Motifs are recurring structures, contrasts, or literary devices that can help to develop and inform the text’s major themes.
Omens and Portents
Throughout the play, omens and portents manifest themselves, each serving to crystallize the larger themes of fate and misinterpretation of signs. Until Caesar’s death, each time an omen or nightmare is reported, the audience is reminded of Caesar’s impending demise. The audience wonders whether these portents simply announce what is fated to occur or whether they serve as warnings for what might occur if the characters do not take active steps to change their behavior. Whether or not individuals can affect their destinies, characters repeatedly fail to interpret the omens correctly. In a larger sense, the omens in Julius Caesar thus imply the dangers of failing to perceive and analyze the details of one’s world.
The motif of letters represents an interesting counterpart to the force of oral rhetoric in the play. Oral rhetoric depends upon a direct, dialogic interaction between speaker and audience: depending on how the listeners respond to a certain statement, the orator can alter his or her speech and intonations accordingly. In contrast, the power of a written letter depends more fully on the addressee; whereas an orator must read the emotions of the crowd, the act of reading is undertaken solely by the recipient of the letter. Thus, when Brutus receives the forged letter from Cassius in Act II, scene i, the letter has an effect because Brutus allows it to do so; it is he who grants it its full power. In contrast, Caesar refuses to read the letter that Artemidorus tries to hand him in Act III, scene i, as he is heading to the Senate. Predisposed to ignore personal affairs, Caesar denies the letter any reading at all and thus negates the potential power of the words written inside.

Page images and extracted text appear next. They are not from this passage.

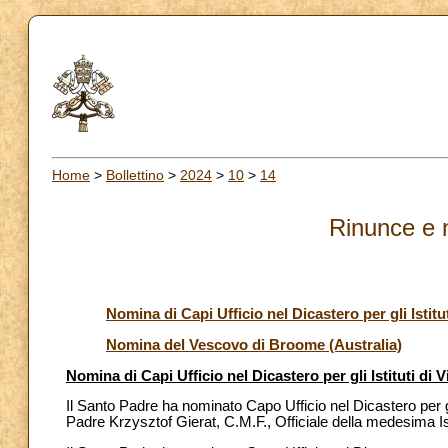
Home
>
Bollettino
>
2024
>
10
>
14
Rinunce e 
Nomina di Capi Ufficio nel Dicastero per gli Istitu
Nomina del Vescovo di Broome (Australia)
Nomina di Capi Ufficio nel Dicastero per gli Istituti di 
Il Santo Padre ha nominato Capo Ufficio nel Dicastero per gl
Padre Krzysztof Gierat, C.M.F., Officiale della medesima Is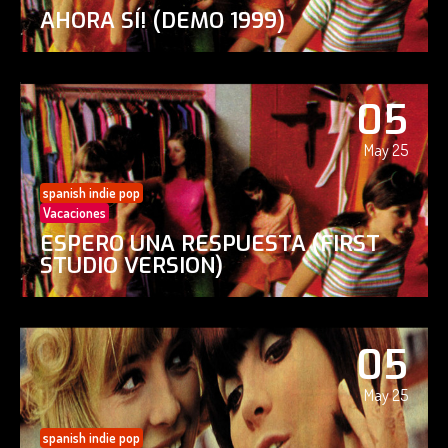
AHORA SÍ! (DEMO 1999)
05
May 25
spanish indie pop
Vacaciones
ESPERO UNA RESPUESTA (FIRST
STUDIO VERSION)
05
May 25
spanish indie pop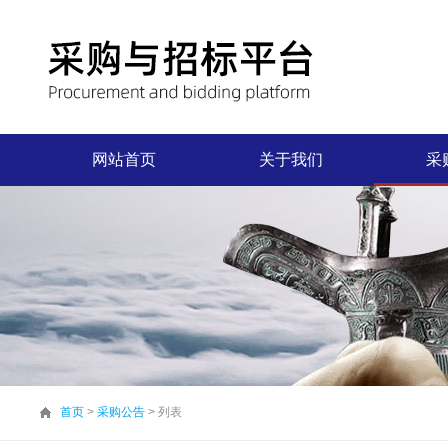
网站首页
关于我们
采
首页
>
采购公告
> 列表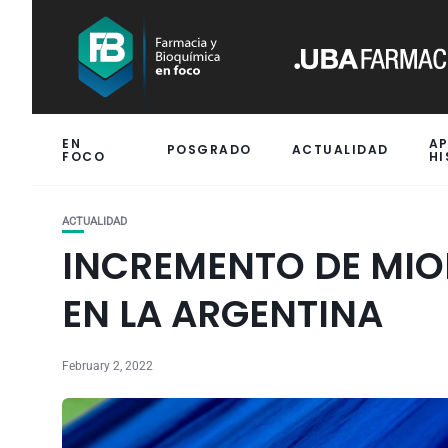
EN
A
POSGRADO
ACTUALIDAD
FOCO
HI
ACTUALIDAD
INCREMENTO DE MIO
EN LA ARGENTINA
February 2, 2022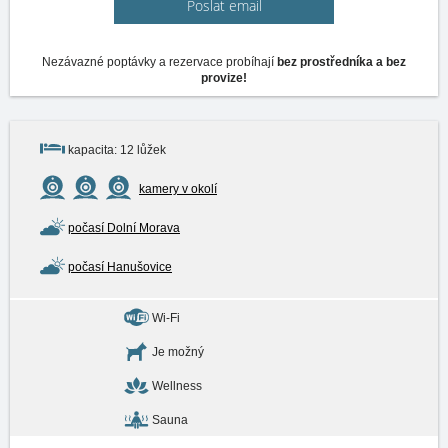
Poslat email
Nezávazné poptávky a rezervace probíhají
bez prostředníka a bez
provize!
kapacita: 12 lůžek
kamery v okolí
počasí Dolní Morava
počasí Hanušovice
Wi-Fi
Je možný
Wellness
Sauna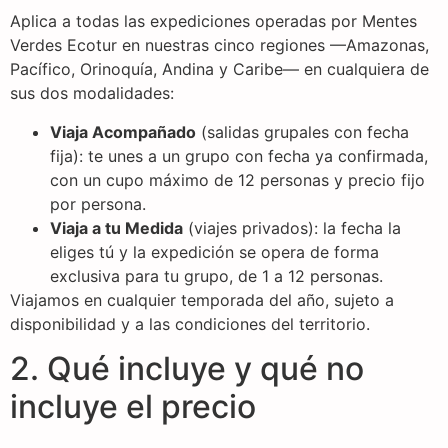
Aplica a todas las expediciones operadas por Mentes
Verdes Ecotur en nuestras cinco regiones —Amazonas,
Pacífico, Orinoquía, Andina y Caribe— en cualquiera de
sus dos modalidades:
Viaja Acompañado
(salidas grupales con fecha
fija): te unes a un grupo con fecha ya confirmada,
con un cupo máximo de 12 personas y precio fijo
por persona.
Viaja a tu Medida
(viajes privados): la fecha la
eliges tú y la expedición se opera de forma
exclusiva para tu grupo, de 1 a 12 personas.
Viajamos en cualquier temporada del año, sujeto a
disponibilidad y a las condiciones del territorio.
2. Qué incluye y qué no
incluye el precio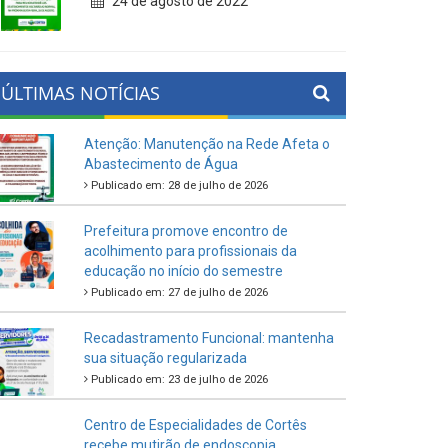
24 de agosto de 2022
ÚLTIMAS NOTÍCIAS
Atenção: Manutenção na Rede Afeta o
Abastecimento de Água
Publicado em: 28 de julho de 2026
Prefeitura promove encontro de
acolhimento para profissionais da
educação no início do semestre
Publicado em: 27 de julho de 2026
Recadastramento Funcional: mantenha
sua situação regularizada
Publicado em: 23 de julho de 2026
Centro de Especialidades de Cortês
recebe mutirão de endoscopia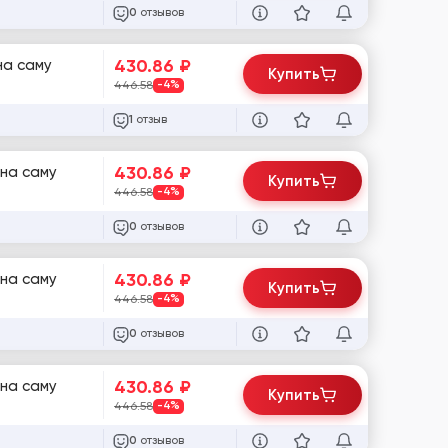
отзывов
0
430.86
₽
на саму
Купить
446.58
-4%
отзыв
1
430.86
₽
 на саму
Купить
446.58
-4%
отзывов
0
430.86
₽
 на саму
Купить
446.58
-4%
отзывов
0
430.86
₽
 на саму
Купить
446.58
-4%
отзывов
0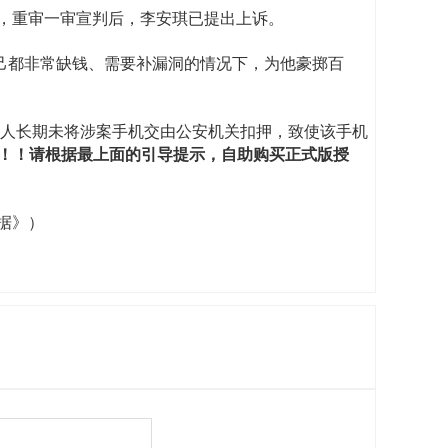
绍，重审一审宣判后，李安琪已提出上诉。
己都非常缺钱、需要补漏洞的情况下，为他豪掷百
人长期未将涉案手机交由公安机关扣押，致使该手机
响！！请根据最上面的引导提示，自助购买正式版授
据》）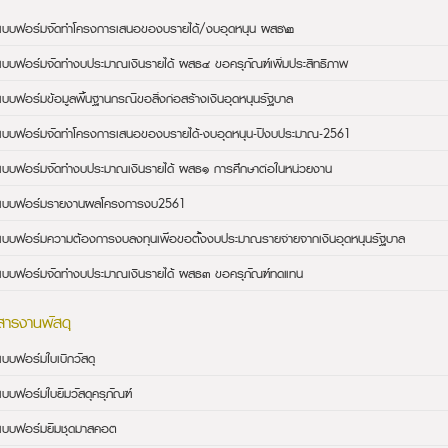
แบบฟอร์มจัดทำโครงการเสนอของบรายได้/งบอุดหนุน ผสธ๒
แบบฟอร์มจัดทำงบประมาณเงินรายได้ ผสธ๔ ขอครุภัณฑ์เพิ่มประสิทธิภาพ
แบบฟอร์มข้อมูลพื้นฐานกรณีขอสิ่งก่อสร้างเงินอุดหนุนรัฐบาล
แบบฟอร์มจัดทำโครงการเสนอของบรายได้-งบอุดหนุน-ปีงบประมาณ-2561
แบบฟอร์มจัดทำงบประมาณเงินรายได้ ผสธ๑ การศึกษาต่อในหน่วยงาน
แบบฟอร์มรายงานผลโครงการงบ2561
แบบฟอร์มความต้องการงบลงทุนเพื่อขอตั้งงบประมาณรายจ่ายจากเงินอุดหนุนรัฐบาล
แบบฟอร์มจัดทำงบประมาณเงินรายได้ ผสธ๓ ขอครุภัณฑ์ทดแทน
สารงานพัสดุ
แบบฟอร์มใบเบิกวัสดุ
แบบฟอร์มใบยืมวัสดุครุภัณฑ์
แบบฟอร์มยืมชุดมาสคอต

Symbols are objects, characters, figures, or colors used to represent abstract ideas or concepts.
Women and Wives
While one could try to analyze Calpurnia and Portia as full characters in their own right, they function primarily not as sympathetic personalities or sources of insight or poetry but rather as symbols for the private, domestic realm. Both women plead with their husbands to be more aware of their private needs and feelings (Portia in Act II, scene i; Calpurnia in Act III, scene ii). Caesar and Brutus rebuff the pleas of their respective wives, however; they not only prioritize public matters but also actively disregard their private emotions and intuitions. As such, Calpurnia and Portia are powerless figures, willing though unable to help and comfort Caesar and Brutus.